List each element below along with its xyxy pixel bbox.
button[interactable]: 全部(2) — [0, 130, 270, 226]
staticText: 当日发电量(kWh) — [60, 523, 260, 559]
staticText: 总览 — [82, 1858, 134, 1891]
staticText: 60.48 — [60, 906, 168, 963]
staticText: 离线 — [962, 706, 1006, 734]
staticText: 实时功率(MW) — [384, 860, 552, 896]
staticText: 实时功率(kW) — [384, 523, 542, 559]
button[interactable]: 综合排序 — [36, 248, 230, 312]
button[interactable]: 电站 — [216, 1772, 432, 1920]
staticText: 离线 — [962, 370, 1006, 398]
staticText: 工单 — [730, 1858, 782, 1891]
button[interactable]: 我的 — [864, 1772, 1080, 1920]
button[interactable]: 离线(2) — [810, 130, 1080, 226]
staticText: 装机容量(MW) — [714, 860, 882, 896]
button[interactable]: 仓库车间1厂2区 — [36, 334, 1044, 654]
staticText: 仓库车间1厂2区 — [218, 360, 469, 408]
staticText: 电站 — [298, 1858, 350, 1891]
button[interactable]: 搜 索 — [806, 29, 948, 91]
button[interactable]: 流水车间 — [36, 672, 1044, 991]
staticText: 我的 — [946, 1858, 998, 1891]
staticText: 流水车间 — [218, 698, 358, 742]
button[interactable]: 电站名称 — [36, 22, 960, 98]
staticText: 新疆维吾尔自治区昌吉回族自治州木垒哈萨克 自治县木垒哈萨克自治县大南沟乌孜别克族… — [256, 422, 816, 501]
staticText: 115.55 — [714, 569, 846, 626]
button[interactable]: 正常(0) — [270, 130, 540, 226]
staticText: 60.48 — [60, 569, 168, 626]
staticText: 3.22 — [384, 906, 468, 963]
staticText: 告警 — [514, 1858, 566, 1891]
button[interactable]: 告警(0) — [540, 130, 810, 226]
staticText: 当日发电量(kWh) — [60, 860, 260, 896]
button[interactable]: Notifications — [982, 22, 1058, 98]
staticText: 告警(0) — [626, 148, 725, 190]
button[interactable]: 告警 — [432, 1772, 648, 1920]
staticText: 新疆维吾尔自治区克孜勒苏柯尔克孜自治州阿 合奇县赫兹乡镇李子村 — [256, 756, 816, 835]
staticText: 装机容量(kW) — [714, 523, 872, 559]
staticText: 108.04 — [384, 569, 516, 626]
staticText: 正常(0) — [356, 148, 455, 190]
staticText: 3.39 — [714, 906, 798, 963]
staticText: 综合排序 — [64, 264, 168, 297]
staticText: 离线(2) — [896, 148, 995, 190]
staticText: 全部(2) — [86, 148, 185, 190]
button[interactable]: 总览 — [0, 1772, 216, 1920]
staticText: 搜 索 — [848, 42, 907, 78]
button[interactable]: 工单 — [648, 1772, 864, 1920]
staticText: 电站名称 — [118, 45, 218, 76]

--

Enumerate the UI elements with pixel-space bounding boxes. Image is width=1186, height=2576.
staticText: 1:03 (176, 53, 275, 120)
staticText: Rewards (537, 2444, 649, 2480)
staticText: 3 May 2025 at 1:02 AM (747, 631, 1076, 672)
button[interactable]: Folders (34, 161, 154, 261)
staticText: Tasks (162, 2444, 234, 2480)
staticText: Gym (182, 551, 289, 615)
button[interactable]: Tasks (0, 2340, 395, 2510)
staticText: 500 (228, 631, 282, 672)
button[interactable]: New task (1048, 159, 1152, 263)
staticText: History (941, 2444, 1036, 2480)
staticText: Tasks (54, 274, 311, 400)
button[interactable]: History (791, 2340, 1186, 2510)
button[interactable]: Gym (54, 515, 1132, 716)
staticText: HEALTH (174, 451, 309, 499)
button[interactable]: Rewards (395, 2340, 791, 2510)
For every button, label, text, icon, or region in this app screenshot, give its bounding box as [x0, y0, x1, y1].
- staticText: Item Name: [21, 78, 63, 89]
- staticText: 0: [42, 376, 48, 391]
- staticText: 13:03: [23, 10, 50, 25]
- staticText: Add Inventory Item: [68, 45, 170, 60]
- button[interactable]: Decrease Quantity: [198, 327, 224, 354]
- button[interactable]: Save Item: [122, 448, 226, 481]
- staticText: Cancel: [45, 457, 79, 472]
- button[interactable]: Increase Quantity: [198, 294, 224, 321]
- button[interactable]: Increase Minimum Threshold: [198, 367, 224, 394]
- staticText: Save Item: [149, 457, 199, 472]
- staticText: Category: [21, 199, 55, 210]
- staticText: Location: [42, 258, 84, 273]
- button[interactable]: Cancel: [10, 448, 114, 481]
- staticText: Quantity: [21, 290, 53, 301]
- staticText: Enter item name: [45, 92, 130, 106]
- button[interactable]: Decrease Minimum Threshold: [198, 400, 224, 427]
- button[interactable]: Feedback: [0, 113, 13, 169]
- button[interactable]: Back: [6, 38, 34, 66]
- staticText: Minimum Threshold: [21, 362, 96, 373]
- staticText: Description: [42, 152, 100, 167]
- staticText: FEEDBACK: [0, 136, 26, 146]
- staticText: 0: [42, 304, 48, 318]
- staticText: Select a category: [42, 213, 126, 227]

--

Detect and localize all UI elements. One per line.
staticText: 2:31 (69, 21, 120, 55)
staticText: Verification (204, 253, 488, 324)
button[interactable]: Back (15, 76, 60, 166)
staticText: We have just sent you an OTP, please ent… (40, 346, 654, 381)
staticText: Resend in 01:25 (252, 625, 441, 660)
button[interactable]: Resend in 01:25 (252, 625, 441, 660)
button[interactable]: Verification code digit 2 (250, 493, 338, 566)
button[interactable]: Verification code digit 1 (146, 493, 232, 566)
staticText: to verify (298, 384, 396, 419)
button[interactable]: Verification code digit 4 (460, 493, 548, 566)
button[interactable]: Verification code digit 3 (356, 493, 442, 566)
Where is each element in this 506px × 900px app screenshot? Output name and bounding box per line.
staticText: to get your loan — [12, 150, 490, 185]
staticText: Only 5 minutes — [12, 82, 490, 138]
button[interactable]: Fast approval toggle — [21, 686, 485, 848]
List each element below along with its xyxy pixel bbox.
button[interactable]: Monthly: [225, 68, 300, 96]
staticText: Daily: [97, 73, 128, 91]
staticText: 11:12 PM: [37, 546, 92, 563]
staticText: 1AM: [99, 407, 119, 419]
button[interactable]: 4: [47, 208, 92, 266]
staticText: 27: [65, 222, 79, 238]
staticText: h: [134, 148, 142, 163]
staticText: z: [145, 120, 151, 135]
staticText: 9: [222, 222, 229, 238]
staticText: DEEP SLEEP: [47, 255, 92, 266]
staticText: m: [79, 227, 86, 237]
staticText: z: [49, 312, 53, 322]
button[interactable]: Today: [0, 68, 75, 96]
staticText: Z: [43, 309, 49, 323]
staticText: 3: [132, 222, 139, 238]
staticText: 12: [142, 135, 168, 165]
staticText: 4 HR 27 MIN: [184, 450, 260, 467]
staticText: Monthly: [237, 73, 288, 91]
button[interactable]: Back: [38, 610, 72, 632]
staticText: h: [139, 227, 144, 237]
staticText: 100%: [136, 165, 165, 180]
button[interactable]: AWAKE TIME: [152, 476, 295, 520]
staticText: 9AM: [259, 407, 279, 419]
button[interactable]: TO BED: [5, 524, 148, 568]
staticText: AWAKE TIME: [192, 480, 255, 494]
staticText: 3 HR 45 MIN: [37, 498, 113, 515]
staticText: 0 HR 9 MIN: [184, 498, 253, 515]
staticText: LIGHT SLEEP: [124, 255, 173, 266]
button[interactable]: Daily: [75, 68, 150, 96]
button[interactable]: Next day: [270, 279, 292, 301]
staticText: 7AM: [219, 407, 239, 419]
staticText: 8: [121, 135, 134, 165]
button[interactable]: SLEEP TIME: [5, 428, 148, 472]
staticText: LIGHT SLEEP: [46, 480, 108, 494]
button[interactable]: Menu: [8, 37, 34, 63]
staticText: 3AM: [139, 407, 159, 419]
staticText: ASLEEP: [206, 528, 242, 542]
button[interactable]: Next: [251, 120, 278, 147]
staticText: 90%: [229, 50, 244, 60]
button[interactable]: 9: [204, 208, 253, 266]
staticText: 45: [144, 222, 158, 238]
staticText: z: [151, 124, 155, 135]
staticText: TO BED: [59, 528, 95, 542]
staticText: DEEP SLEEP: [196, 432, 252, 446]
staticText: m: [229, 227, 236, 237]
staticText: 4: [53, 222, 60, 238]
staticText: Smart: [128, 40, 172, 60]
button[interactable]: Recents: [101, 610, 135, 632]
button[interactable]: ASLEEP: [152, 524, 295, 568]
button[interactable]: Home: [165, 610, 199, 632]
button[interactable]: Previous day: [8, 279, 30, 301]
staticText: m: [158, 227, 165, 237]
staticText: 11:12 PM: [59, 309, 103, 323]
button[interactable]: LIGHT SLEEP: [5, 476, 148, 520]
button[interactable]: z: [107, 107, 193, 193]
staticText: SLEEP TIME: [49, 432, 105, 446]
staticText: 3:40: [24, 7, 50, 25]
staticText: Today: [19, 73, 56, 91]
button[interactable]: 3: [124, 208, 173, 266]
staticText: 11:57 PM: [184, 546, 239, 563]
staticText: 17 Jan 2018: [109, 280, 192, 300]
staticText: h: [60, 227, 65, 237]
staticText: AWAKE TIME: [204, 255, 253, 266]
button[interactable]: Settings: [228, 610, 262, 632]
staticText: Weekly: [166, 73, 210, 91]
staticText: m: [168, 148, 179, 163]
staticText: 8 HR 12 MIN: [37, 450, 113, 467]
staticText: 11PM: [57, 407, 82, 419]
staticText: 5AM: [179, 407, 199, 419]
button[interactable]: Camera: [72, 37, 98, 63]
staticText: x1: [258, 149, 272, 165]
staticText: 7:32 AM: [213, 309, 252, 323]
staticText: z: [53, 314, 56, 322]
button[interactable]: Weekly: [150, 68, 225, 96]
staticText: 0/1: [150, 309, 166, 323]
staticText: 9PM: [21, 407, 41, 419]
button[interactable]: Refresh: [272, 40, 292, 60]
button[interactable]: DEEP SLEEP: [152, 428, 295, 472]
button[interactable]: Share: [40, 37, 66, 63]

# Work required
Each line of the listing that includes the word "LIGHT" should be copied out.

# Response
staticText: LIGHT SLEEP: [124, 255, 173, 266]
staticText: LIGHT SLEEP: [46, 480, 108, 494]
button[interactable]: LIGHT SLEEP: [5, 476, 148, 520]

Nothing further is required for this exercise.